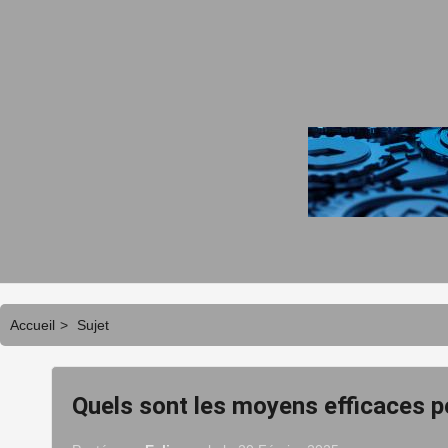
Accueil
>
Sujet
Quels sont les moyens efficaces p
...
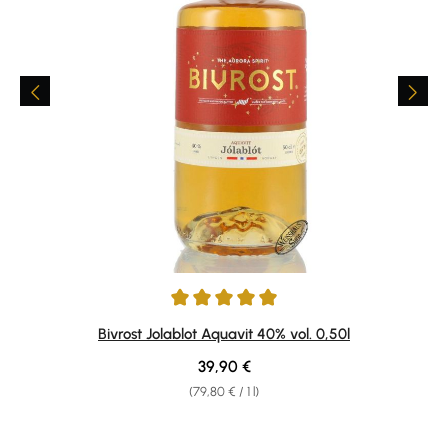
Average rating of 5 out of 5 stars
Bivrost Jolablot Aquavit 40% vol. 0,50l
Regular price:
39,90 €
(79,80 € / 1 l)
---
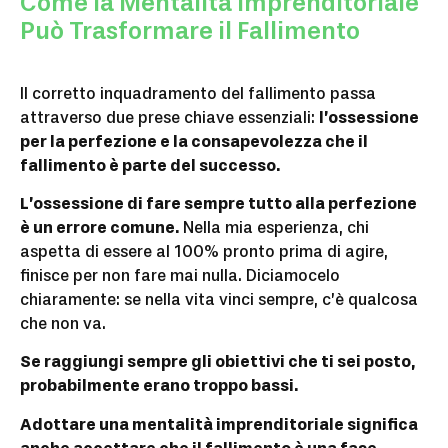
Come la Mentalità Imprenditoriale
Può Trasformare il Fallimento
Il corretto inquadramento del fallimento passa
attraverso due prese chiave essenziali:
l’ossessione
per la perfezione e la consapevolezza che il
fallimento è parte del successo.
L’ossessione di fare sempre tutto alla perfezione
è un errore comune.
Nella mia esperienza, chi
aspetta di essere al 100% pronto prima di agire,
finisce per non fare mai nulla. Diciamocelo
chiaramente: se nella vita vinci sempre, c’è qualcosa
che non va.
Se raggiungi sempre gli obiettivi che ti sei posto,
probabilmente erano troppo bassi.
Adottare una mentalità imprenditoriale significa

Problem to solve:
Output only an exact transcription of the lines above from the one with "che non va." up to and including the one with "Adottare una mentalità".

Solution:
che non va.
Se raggiungi sempre gli obiettivi che ti sei posto,
probabilmente erano troppo bassi.
Adottare una mentalità imprenditoriale significa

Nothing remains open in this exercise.